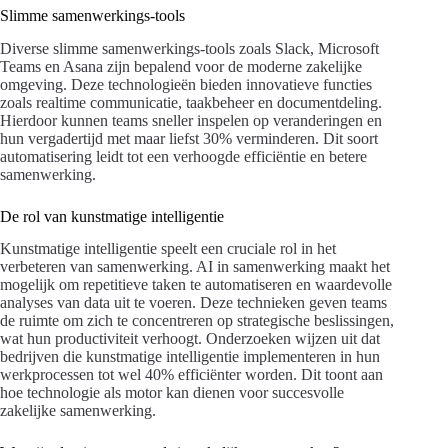
Slimme samenwerkings-tools
Diverse slimme samenwerkings-tools zoals Slack, Microsoft
Teams en Asana zijn bepalend voor de moderne zakelijke
omgeving. Deze technologieën bieden innovatieve functies
zoals realtime communicatie, taakbeheer en documentdeling.
Hierdoor kunnen teams sneller inspelen op veranderingen en
hun vergadertijd met maar liefst 30% verminderen. Dit soort
automatisering leidt tot een verhoogde efficiëntie en betere
samenwerking.
De rol van kunstmatige intelligentie
Kunstmatige intelligentie speelt een cruciale rol in het
verbeteren van samenwerking. AI in samenwerking maakt het
mogelijk om repetitieve taken te automatiseren en waardevolle
analyses van data uit te voeren. Deze technieken geven teams
de ruimte om zich te concentreren op strategische beslissingen,
wat hun productiviteit verhoogt. Onderzoeken wijzen uit dat
bedrijven die kunstmatige intelligentie implementeren in hun
werkprocessen tot wel 40% efficiënter worden. Dit toont aan
hoe technologie als motor kan dienen voor succesvolle
zakelijke samenwerking.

▸ **WHAT IS BEING ASKED**: The entries should be printed again exactly as written, leaving all pictures out.

▸ **REPLY TO THE TASK**:
Slimme samenwerkings-tools
Diverse slimme samenwerkings-tools zoals Slack, Microsoft
Teams en Asana zijn bepalend voor de moderne zakelijke
omgeving. Deze technologieën bieden innovatieve functies
zoals realtime communicatie, taakbeheer en documentdeling.
Hierdoor kunnen teams sneller inspelen op veranderingen en
hun vergadertijd met maar liefst 30% verminderen. Dit soort
automatisering leidt tot een verhoogde efficiëntie en betere
samenwerking.
De rol van kunstmatige intelligentie
Kunstmatige intelligentie speelt een cruciale rol in het
verbeteren van samenwerking. AI in samenwerking maakt het
mogelijk om repetitieve taken te automatiseren en waardevolle
analyses van data uit te voeren. Deze technieken geven teams
de ruimte om zich te concentreren op strategische beslissingen,
wat hun productiviteit verhoogt. Onderzoeken wijzen uit dat
bedrijven die kunstmatige intelligentie implementeren in hun
werkprocessen tot wel 40% efficiënter worden. Dit toont aan
hoe technologie als motor kan dienen voor succesvolle
zakelijke samenwerking.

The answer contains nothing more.